I discovered an integer sequence that I call the Half-Fib sequence. I call it the Half-Fib sequence, because it is like the Fibonacci sequence, except that terms are halved before being added, if they are even. In order to make this sequence work, the sequence cannot start with 1,1 or 1,2. Instead, 1,3, can be chosen to produce:

1, 3, 4, 5, 7, 12, 13, 19, 32, 35, 51, 86, 94, 90, 92, 91, 137, 228, 251, 365, 616, 673, 981, 1654, 1808, 1731, 2635, 4366, 4818, 4592, 4705, 7001, 11706, 12854, 12280, 12567, 18707, 31274, 34344, 32809, 49981, 82790, 91376, 87083, 132771, 219854, 242698, 231276, 236987, 352625, 589612, 647431, 942237, 1589668, 1737071, 2531905, 4268976, 4666393, 6800881, 11467274, 12534518, 12000896, 12267707, 18268155, 30535862, 33536086, 32035974, 32786030, 32411002, 32598516, 32504759, 48804017, 81308776, 89458405, 130112793, 219571198, 239898392, 229734795, 349683991, 579418786, 639393384, 609406085, 929102777, 1538508862, 1698357208, 1618433035, 2467611639, 4086044674, 4510633976, 4298339325, 6553656313, 10851995638, 11979654132, 11415824885, 17405651951, 28821476836, 31816390369, 46227128787, 78043519156

For example,

1 + 3 = 4

3 + 4/2 = 5

4/2 + 5 = 7

5 + 7 = 12

7 + 12/2 = 13

This sequence is similar to the 3x+1 sequence in that the pattern of even and odd numbers is somewhat unpredictable.
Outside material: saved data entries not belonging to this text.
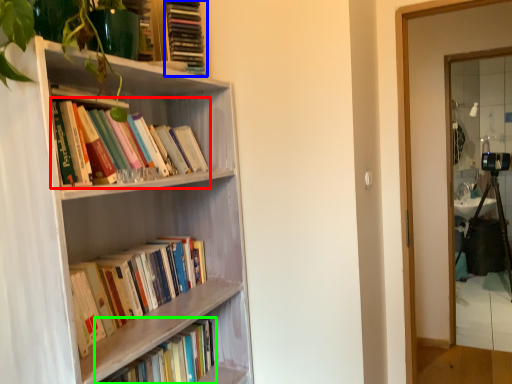 Question: Estimate the real-world distances between objects in this image. Which object is closer to book (highlighted by a red box), book (highlighted by a blue box) or book (highlighted by a green box)?

Choices:
 (A) book
 (B) book

Answer: (A) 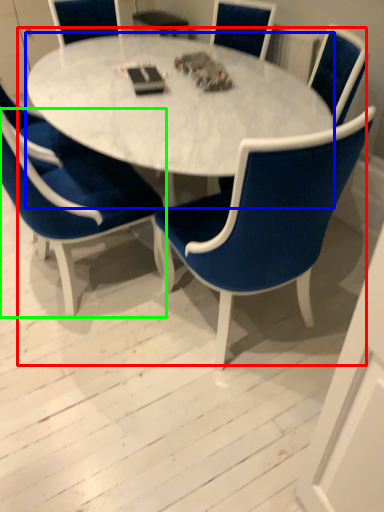 Question: Which is farther away from kitchen & dining room table (highlighted by a red box)? coffee table (highlighted by a blue box) or chair (highlighted by a green box)?

Choices:
 (A) coffee table
 (B) chair

Answer: (B) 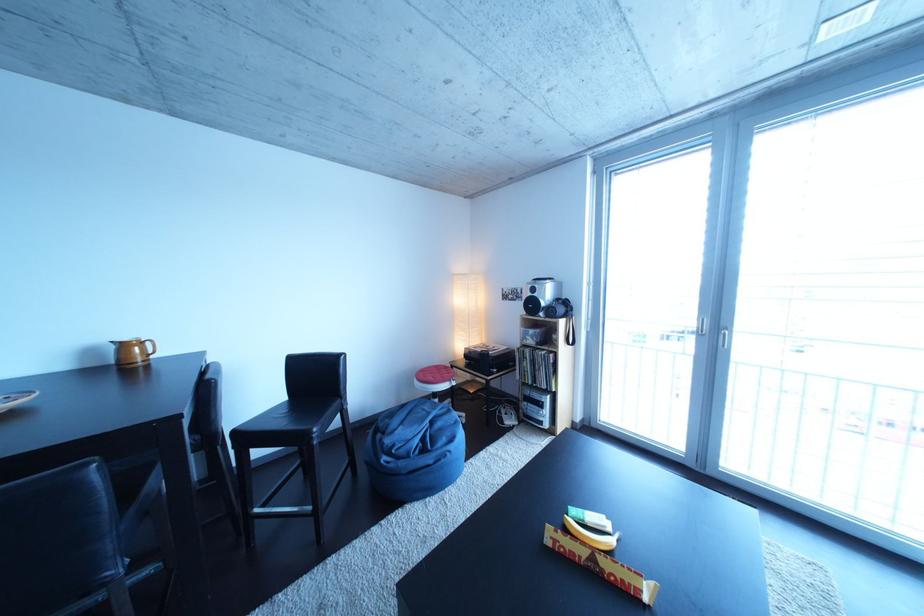 Where is `blue beanbag sitting surface`? The image size is (924, 616). blue beanbag sitting surface is located at coordinates (415, 450). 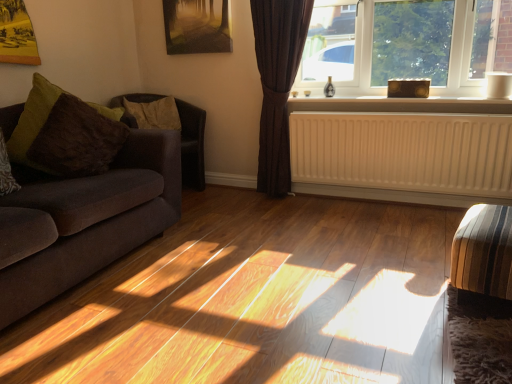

It also seems similar to the classic Fibonacci sequence, in that the terms appear to grow in a roughly geometric way.

If you want to generate the sequence in Mathematica, you can use the Module:

HalfFib[a_, b_, n_] := Module[{HF, i},

HF = {a, b};

For [i = 3, i < n, i++,

HF =

Append[HF,

HF[[i - 2]]/(2 - Mod[HF[[i - 2]], 2]) +

HF[[i - 1]]/(2 - Mod[HF[[i - 1]], 2])]];

HF]

Using this Mathematica module, I was able to generate the above sequence with HalfFib[1,3,100].

- For Half-Fib sequences that start with a pair of unique positive integers other than {1,2}, or {2,1} the sequence has no maximum value.

- If the sequence grows indefinitely, then the ratio of even terms to odd terms is 1:1 in the limit.
- Like a random walk, there is no maximum difference between the number of even and odd terms in the initial subsequences.